It was good to hear Gov. Jay Inslee, during the last presidential debate, speak about the importance of providing mental-health care.
Perhaps it’s time for Inslee to return to Washington and ensure that its troubled mental-health system gets fixed. Improvements are happening, under court orders, and only after the state’s cruelty of leaving too many vulnerable people with mental illness untreated in a system under federal scrutiny for years. So much work remains.
Inslee should also tell the full story when taking credit for Washington’s success on different fronts.
His brag about raising teacher salaries, for instance, could have mentioned years of work by legislators to address school-funding inequities. Their job was made harder by Inslee’s coziness with the powerful teacher’s union, which resisted moving toward state-funded schools and spending guardrails.
Politicians are politicians, but veracity will be important for voters in 2020. Americans are tired of fact-stretching and mistruths from the White House. The next president’s paramount duty should be restoring trust in the office.
That starts on the campaign trail, where the full account of candidates’ accomplishments and failures must be shared.
Washington is belatedly making progress with mental-health care. Its latest budget provides long awaited investments in community-based treatment and state facilities, and $154 million to develop the University of Washington’s new 150-bed behavioral-health teaching facility.
Building facilities takes time. Meanwhile the state has a severe shortage of capacity for treating mental illness and supporting those leaving treatment facilities and reentering the community.

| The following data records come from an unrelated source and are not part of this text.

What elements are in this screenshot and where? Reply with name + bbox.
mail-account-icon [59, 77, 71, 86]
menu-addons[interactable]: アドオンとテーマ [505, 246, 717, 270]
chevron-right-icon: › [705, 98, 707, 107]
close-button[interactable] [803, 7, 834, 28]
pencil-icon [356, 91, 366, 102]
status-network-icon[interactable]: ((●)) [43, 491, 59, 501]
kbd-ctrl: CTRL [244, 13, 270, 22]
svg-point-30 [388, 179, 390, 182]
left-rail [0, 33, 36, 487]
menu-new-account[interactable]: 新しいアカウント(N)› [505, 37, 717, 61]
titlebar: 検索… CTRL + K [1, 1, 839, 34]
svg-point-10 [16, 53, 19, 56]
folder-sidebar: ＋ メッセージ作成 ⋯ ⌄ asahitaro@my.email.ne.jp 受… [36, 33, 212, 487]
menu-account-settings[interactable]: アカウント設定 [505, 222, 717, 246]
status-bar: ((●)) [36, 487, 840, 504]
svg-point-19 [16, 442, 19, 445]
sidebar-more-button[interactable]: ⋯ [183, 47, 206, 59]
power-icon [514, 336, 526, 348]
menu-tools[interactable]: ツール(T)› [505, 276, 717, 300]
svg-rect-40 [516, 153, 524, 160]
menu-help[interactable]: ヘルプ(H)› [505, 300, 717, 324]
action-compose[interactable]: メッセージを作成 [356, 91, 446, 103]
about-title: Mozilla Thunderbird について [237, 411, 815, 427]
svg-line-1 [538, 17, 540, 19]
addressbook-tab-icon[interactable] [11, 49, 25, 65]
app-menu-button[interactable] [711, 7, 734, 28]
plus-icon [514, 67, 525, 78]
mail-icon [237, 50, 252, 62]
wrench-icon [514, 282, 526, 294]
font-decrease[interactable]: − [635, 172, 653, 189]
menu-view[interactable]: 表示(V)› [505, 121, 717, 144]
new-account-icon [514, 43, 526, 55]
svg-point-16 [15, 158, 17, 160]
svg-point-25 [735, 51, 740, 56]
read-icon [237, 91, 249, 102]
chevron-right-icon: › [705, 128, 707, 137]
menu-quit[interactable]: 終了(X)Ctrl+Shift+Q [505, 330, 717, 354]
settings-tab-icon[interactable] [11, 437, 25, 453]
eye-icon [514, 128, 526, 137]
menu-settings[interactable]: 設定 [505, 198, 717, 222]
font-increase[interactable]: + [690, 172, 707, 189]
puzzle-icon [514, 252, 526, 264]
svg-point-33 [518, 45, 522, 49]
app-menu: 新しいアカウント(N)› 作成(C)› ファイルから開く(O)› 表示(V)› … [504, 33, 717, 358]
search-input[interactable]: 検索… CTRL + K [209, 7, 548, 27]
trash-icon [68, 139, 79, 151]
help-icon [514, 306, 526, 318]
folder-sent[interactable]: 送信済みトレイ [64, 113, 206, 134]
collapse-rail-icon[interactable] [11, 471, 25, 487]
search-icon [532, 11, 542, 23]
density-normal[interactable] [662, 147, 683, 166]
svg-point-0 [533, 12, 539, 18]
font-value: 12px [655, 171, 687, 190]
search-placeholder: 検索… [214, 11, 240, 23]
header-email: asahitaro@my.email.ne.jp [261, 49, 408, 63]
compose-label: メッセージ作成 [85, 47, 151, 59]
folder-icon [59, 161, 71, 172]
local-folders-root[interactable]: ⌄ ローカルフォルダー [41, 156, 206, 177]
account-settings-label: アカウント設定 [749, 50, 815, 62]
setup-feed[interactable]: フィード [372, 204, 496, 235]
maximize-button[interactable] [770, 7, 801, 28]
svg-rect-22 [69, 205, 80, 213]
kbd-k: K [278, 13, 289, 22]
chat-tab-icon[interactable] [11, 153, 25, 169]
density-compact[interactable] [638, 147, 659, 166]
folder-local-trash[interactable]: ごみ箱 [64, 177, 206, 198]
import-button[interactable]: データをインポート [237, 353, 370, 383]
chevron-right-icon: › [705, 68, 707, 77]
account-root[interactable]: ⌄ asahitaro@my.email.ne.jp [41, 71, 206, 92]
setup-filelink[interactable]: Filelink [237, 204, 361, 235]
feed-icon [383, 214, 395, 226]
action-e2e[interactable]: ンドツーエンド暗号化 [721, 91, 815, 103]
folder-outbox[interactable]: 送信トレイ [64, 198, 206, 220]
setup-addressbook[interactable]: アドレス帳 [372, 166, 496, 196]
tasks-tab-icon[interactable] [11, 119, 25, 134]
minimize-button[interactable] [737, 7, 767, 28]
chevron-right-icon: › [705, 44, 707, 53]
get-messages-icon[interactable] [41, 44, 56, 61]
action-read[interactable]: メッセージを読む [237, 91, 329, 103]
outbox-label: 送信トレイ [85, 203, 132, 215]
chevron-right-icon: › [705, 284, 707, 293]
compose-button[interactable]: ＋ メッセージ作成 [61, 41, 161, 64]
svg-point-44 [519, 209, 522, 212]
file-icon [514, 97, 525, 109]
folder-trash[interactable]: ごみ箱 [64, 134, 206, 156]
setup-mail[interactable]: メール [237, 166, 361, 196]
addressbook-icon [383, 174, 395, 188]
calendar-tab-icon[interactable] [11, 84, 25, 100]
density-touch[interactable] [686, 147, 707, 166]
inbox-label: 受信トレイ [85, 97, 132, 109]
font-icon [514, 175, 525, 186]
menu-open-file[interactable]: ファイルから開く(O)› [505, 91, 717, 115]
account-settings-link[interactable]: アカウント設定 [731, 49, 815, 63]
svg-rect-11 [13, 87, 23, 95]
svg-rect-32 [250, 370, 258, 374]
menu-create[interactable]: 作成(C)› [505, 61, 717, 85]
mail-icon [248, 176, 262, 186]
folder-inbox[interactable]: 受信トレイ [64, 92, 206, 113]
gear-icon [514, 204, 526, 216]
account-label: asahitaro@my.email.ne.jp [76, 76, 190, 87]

Much of this progress is happening not because of enlightened governance but because Washington was forced by advocates, lawsuits and judges to address inhumane and unconstitutional treatment of vulnerable residents. Problems predate Inslee but continued, and in some cases worsened, since he was elected governor in 2013.
Inslee formed a mental-health task force in 2014 but progress on its suggestions was slow.
In 2015, the state’s primary mental-health facility, Western State, failed a federal inspection. Mismanagement, staffing issues and neglected facilities caused a litany of problems the Inslee administration couldn’t fix. Last year, in Inslee’s sixth year in the governor’s office, Western State lost certification and $53 million a year in federal funding.
Despite conditions, patients were waiting an average of 56.6 days to get into Western State in 2017. Getting out was even harder — that year behavioral-health patients ready for discharge waited an average of 3.7 months for community placement, while patients with developmental disabilities ready for discharge waited an average of 13.3 months.
This has been Washington’s equivalent of border-detention facilities — an overwhelmed bureaucracy detaining vulnerable people for too long in deplorable conditions. That includes people restrained in emergency rooms, “warehoused” for days. Some were left untreated, others were forcibly medicated, according to lawsuits that culminated in a 2014 state Supreme Court ruling declaring the practice unlawful.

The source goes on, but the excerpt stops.